Instance 2 receives message
Instance 2 starts processing
Instance 2 crashes — no ACK sent

Broker sees: message delivered, no ACK, consumer connection gone
Broker requeues message automatically
Message delivered to instance 1 or instance 3
Nothing lost

This is exactly why autoAck: false matters. With autoAck: true broker already deleted the message on delivery — crash = message gone forever.

What Happens When Connection Drops¶

Network blip or broker restart
  → TCP connection dies
  → all channels on it die
  → all consumers stop receiving
  → all unacked messages requeued by broker
  → your app needs to reconnect and re-register consumers

Raw client — you handle reconnection yourself. MassTransit and Rebus handle it automatically with exponential backoff, channel recovery, consumer re-registration.

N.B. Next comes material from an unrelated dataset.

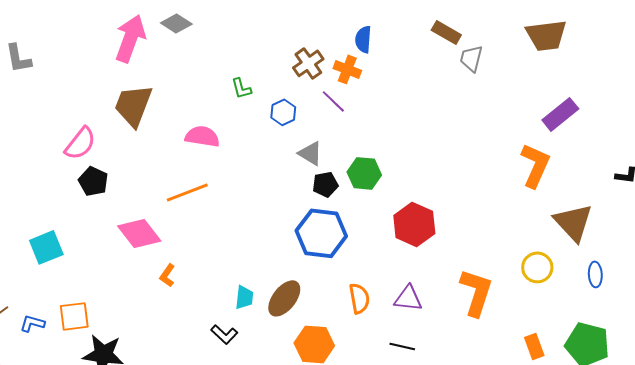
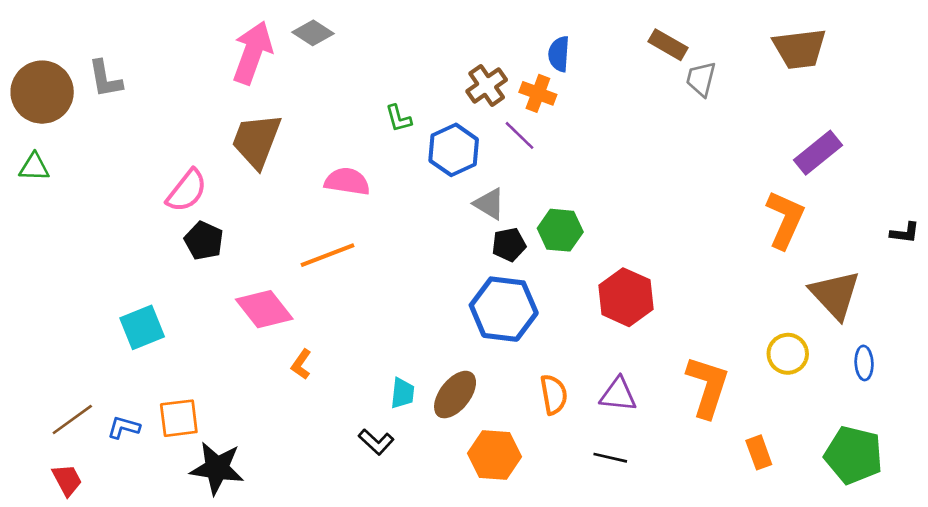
blue hexagon: (283, 112) -> (454, 150), size x1.5
orange rectangle: (534, 346) -> (759, 452), moved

Why Raw Client Is Unwise In Production¶

Managing a persistent TCP connection correctly means handling:

Reconnection logic          →  detect drop, reconnect with backoff
Channel recovery            →  recreate all channels after reconnect
Consumer re-registration    →  BasicConsume again on every queue
Publisher confirm tracking  →  resend unconfirmed messages after reconnect
Heartbeat configuration     →  AMQP heartbeat to detect dead connections
Graceful shutdown           →  drain in-flight, ACK pending, then close
Thread safety enforcement   →  ensure channels never accidentally shared

MassTransit and Rebus handle all of this — tested, production proven. Raw client is for learning what is actually happening under the hood, which is exactly what you've been doing.

Kubernetes Scaling¶

Queue depth is a natural backpressure signal. KEDA reads queue depth from RabbitMQ management API and drives Kubernetes HPA:

queue depth 0-10   →  1 pod
queue depth 10-50  →  3 pods
queue depth 50+    →  max pods

No consumer code changes. Just run more instances. Broker distributes automatically via competing consumers.